The Freedom to Be Curious and to Question: A Manifesto for Arts Education
A student perspective on moving beyond traditional education to foster personal expression, free thinking, and empathy
We are born into a world where information is fed to us as fact, where living leaves emotional bruises. We rely on our education systems to teach us how to exist in this world, how to heal and how to grow, but schools are not built to fulfill this goal. School systems do not value a student’s individual journey; instead, they value academic achievement, turning people into numbers. We are deprived of our natural curiosities through grades, tests, and other meritocratic expectations. Grades often simplify learning into a competitive honor system that judges students based on results rather than their growth, curiosity, and exploration. Working for a grade compromises learning. Education does not leave room for us to question the material or express how it makes us feel. We learn basic academics but are not given any room to develop our own voice. Memorizing facts must be extended through engaging a student’s emotional intuition and social ethics. The more we question, the more we learn; education is a process.
The intertwining of art and academics paints a bigger picture. What was once a painful reality becomes an opportunity to process its effects. Instead of accepting everything as the way it is, we can challenge the taught-nonsense of the world through art. I always appreciated when my academic teachers would incorporate creativity into projects. For example, rather than encountering history as an endless timeline to be memorized, I was encouraged to imagine the emotional turmoil people faced in U.S. history. This led me to wonder how our world will be depicted to future students. How will future generations feel when studying our realities? How will they paint our pictures? Memorizing the next event on a timeline creates loneliness, but art and imagination unites our souls through empathy and understanding, connecting us as a collective consciousness. While we take in information, we must be aware of how reality is constructed, how every small brush stroke affects the bigger picture.

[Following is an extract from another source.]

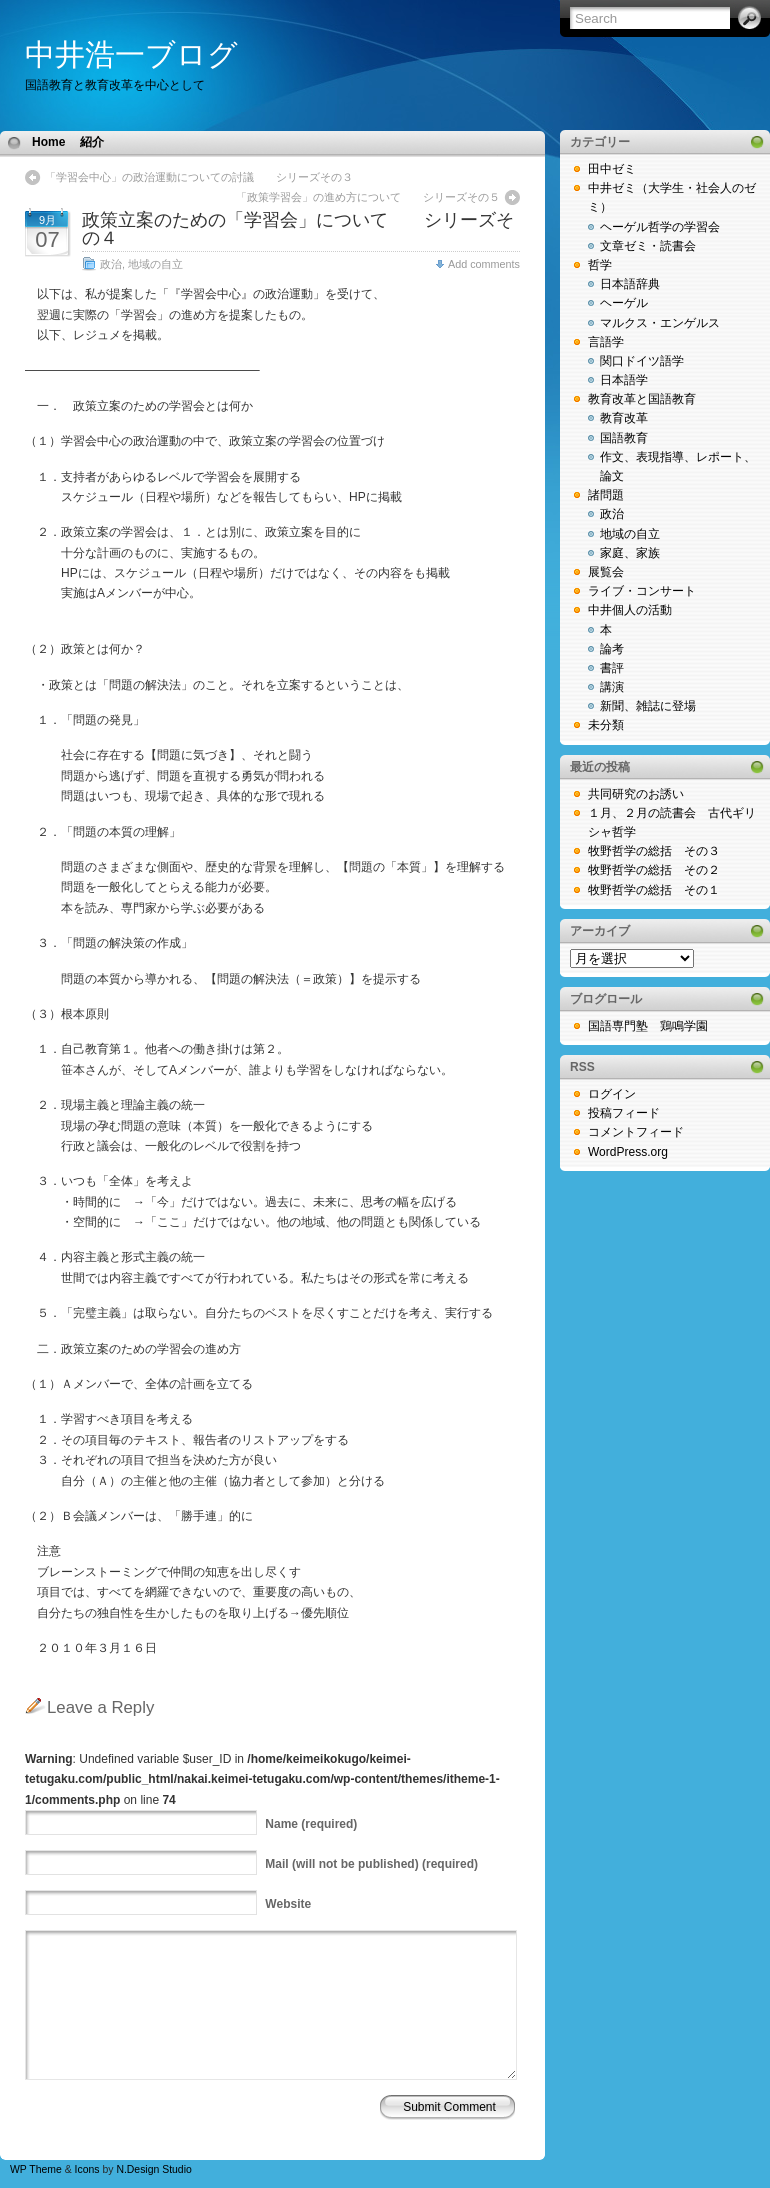  What do you see at coordinates (311, 1824) in the screenshot?
I see `(required)` at bounding box center [311, 1824].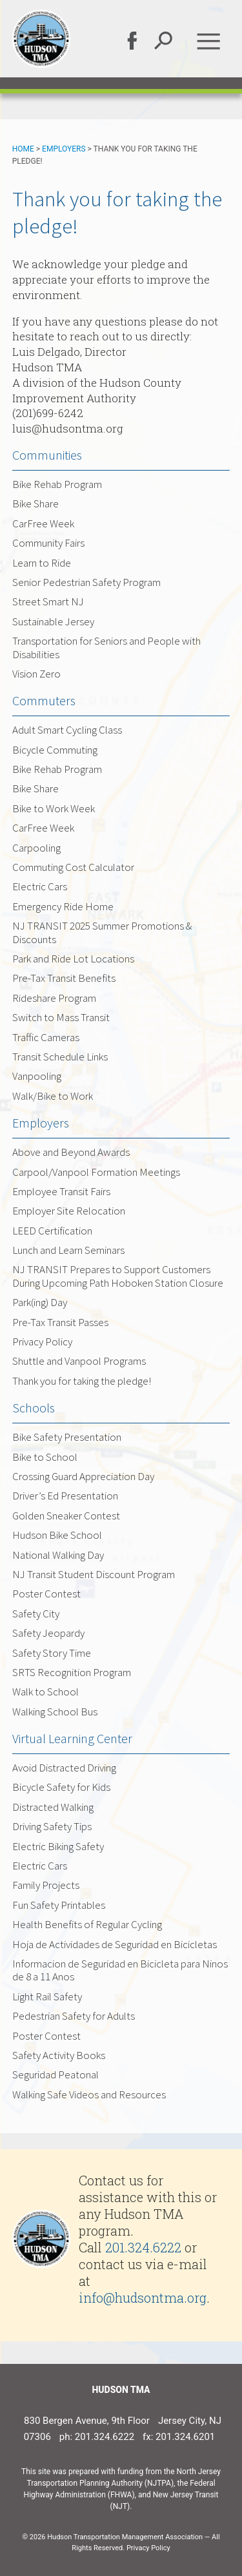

In my own transition from a traditional public education into an arts education, subjects intertwined in my mind and transformed my perception. I developed a great appreciation for art of all kinds, as it is an everlasting authentication of the human experience. To be alive is to be art; we live to share our suffering and inspire evolution. Art is a process of growth, not a result. We are all looking for meaning, for something that matters to us and to our world. Art allows us to find value in our individual experiences journeying through this world of illusion. As art imitates life, education should imitate art. It should constantly be evolving and gravitating towards the fresh minds of new generations by supporting creativity and allowing free thinking. Arts education strives for the best interest of future generations or the bigger picture instead of benefiting a system that limits individual potential by instilling outdated pedagogy.